Ford produced the Comet through its Mercury division from 1960 to 1969 and again from 1971 through 1977. Ford purchased the name "Comet" from the Comet Coach Company, a car manufacturer that produced a line of funeral coaches for Oldsmobile.
The Early Mercury Comets
Released in 1960, the Mercury Comet was based on Ford's Falcon model and was initially intended to be included in the Edsel line. When the Edsel brand failed, the Comet was a standalone vehicle for the first two years, although Ford sold the car at its Mercury dealerships. It was officially branded a Mercury model in 1962.
Although the Comet had early branding issues, the sleek car was an immediate hit and earned national notoriety by winning at the race tracks. The success of the Comet inspired Mercury to add several series to the model line.

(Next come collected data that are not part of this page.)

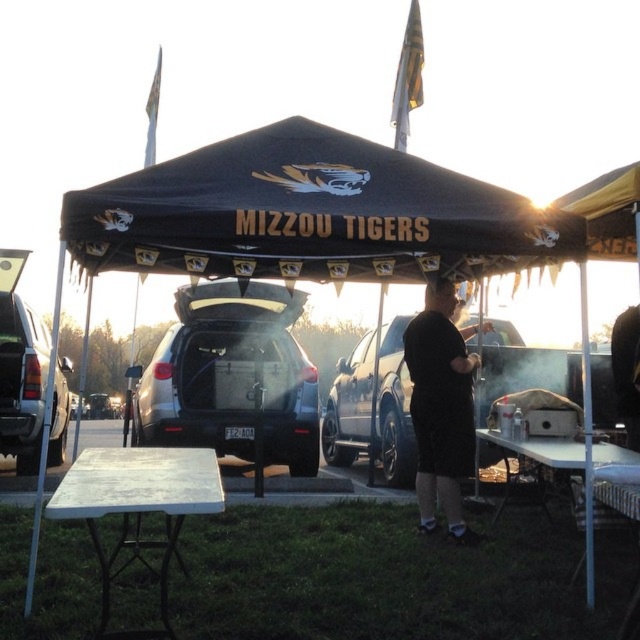 Question: From the image, what is the correct spatial relationship of white plastic picnic table at lower right in relation to black matte grill at center?

Choices:
 (A) right
 (B) left

Answer: (B)

Question: Can you confirm if black matte suv at center is positioned to the right of silver metallic truck at left?

Choices:
 (A) no
 (B) yes

Answer: (B)

Question: Among these points, which one is farthest from the camera?

Choices:
 (A) (422, 385)
 (B) (397, 472)

Answer: (B)

Question: Among these points, which one is farthest from the camera?

Choices:
 (A) (545, 458)
 (B) (440, 410)
 (C) (4, 381)
 (D) (515, 340)

Answer: (D)

Question: Is black matte shirt at center to the left of black matte grill at center from the viewer's perspective?

Choices:
 (A) no
 (B) yes

Answer: (B)

Question: Which point is farther to the camera?

Choices:
 (A) silver metallic truck at left
 (B) black matte shirt at center
 (C) black fabric canopy at center
 (D) white plastic table at lower left

Answer: (A) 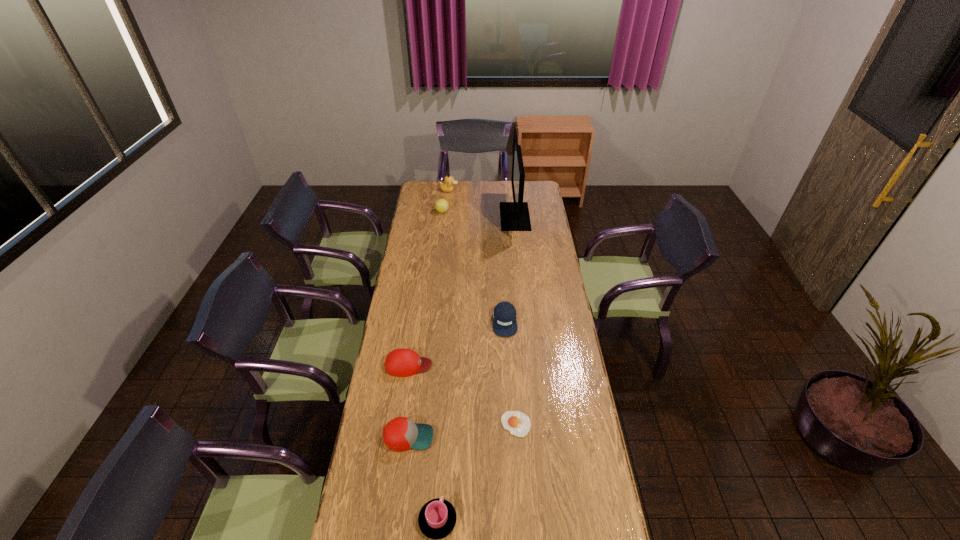 The image size is (960, 540). Find the location of `the tallest object`. the tallest object is located at coordinates (514, 216).

The width and height of the screenshot is (960, 540). In order to click on duckling in this screenshot , I will do `click(447, 186)`.

This screenshot has height=540, width=960. In order to click on the second tallest object in this screenshot , I will do `click(447, 186)`.

Locate an element on the screen. This screenshot has width=960, height=540. tennis ball is located at coordinates (441, 205).

Find the location of `the fifth farthest object`. the fifth farthest object is located at coordinates (402, 362).

Where is `the farthest baseball cap`? This screenshot has height=540, width=960. the farthest baseball cap is located at coordinates (504, 315).

Locate an element on the screen. This screenshot has width=960, height=540. the rightmost baseball cap is located at coordinates (504, 315).

Locate an element on the screen. the nearest baseball cap is located at coordinates (400, 434).

Image resolution: width=960 pixels, height=540 pixels. What are the coordinates of `the shortest object` in the screenshot? It's located at (517, 423).

What are the coordinates of `vacant area located on the screen side of the tallest object` in the screenshot? It's located at (463, 217). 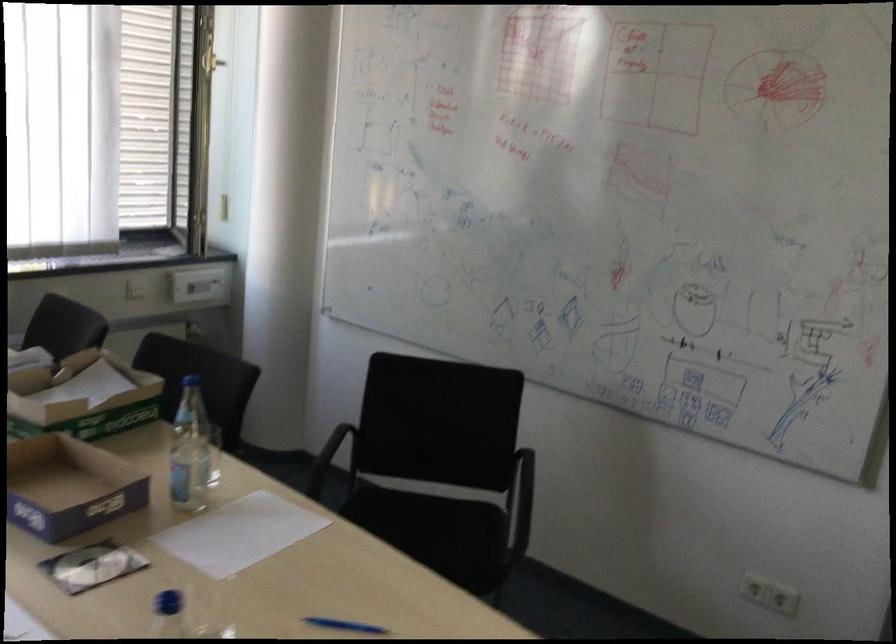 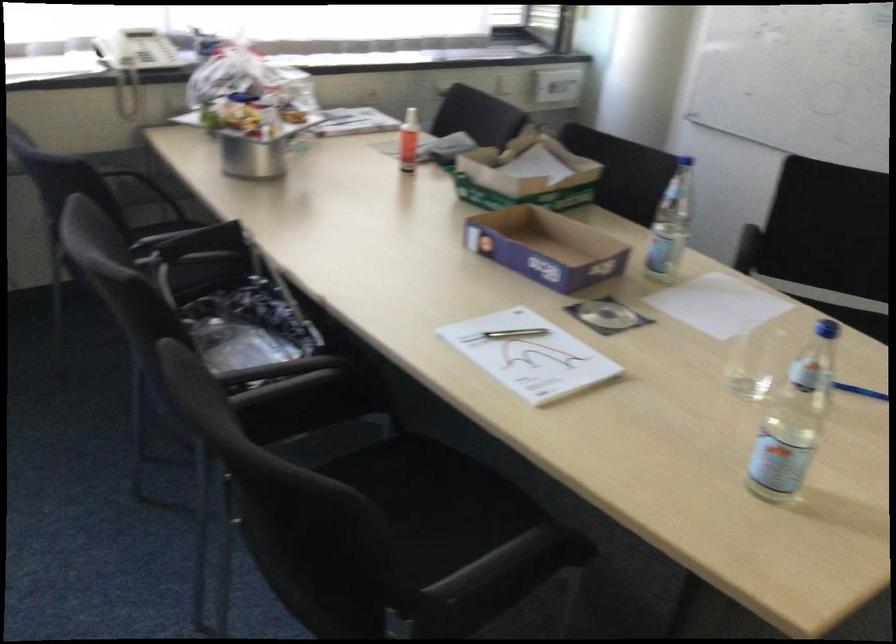 The point at (x=92, y=573) is marked in the first image. Where is the corresponding point in the second image?

(606, 315)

The Comet Cyclone debuted in 1963 and the Comet Caliente was introduced in 1964. The Cyclone was the sportiest of the package offerings.

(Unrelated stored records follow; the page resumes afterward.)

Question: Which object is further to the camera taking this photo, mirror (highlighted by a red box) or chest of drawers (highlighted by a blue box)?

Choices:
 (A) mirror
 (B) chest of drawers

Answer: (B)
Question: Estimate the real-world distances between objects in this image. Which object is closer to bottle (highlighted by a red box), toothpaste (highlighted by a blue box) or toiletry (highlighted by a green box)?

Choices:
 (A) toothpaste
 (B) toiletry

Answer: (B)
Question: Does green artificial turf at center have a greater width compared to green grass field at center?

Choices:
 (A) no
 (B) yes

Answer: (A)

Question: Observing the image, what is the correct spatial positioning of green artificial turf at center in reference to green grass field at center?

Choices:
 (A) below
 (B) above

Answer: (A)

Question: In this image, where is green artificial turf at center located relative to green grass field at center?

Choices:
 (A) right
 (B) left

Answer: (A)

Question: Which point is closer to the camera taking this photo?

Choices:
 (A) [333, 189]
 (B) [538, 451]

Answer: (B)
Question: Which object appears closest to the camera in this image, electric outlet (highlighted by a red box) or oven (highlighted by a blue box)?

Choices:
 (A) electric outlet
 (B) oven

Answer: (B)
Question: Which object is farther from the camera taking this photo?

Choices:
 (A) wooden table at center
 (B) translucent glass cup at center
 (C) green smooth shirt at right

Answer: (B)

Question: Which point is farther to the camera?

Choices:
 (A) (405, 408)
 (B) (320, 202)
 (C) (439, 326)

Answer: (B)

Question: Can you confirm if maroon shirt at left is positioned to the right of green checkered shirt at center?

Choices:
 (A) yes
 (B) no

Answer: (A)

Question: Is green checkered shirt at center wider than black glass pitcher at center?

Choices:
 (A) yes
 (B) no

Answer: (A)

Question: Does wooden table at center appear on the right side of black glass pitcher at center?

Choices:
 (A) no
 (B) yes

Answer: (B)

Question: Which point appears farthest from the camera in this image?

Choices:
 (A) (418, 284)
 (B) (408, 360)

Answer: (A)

The Comet underwent significant changes when Mercury enlarged it from compact to intermediate class. This was done so the comet could accommodate a bigger engine and share the body and chassis with the Ford Fairlaine.
Mercury Comet sales reached its peak in 1966, but dropped sharply the next year once Mercury introduced its Cougar model to the general public. In 1968 and 1969, Mercury used the Comet name on its low-line car models and no Comet appeared in Mercury's 1970 production run.
When the Comet emerged again in 1971, it was based on the Ford Maverick and only came in coupe or sedan body styles. In 1978, Mercury discontinued the Comet to make room for the new Zephyr.
The 1960 Comet models included two-door sedans, four-door sedans, two-door station wagons and four-door station wagons.
The Caliente series came in all those as well as in a two-door convertible and hardtop two-door coupe styles. The Comet Caliente typically offered several upgrades over Comet's base models, including walnut trim, thick carpeting, a padded instrument cluster and full-length exterior molding.
The Cyclone series came in the same body styles as the base models and as a hardtop two-door sports car. The Cyclones usually came with even more upgraded options than the Caliente. Some upgrades included bucket seats, center consoles, three-spoke steering wheels and simulated chrome wheel covers.
Today, you can find Mercury Comets available for sale for a wide range of prices. A restored 1963 Mercury Comet will now run you as anywhere from $5,500 to $20,000. The average cost to purchase one of these cars is about $15,000.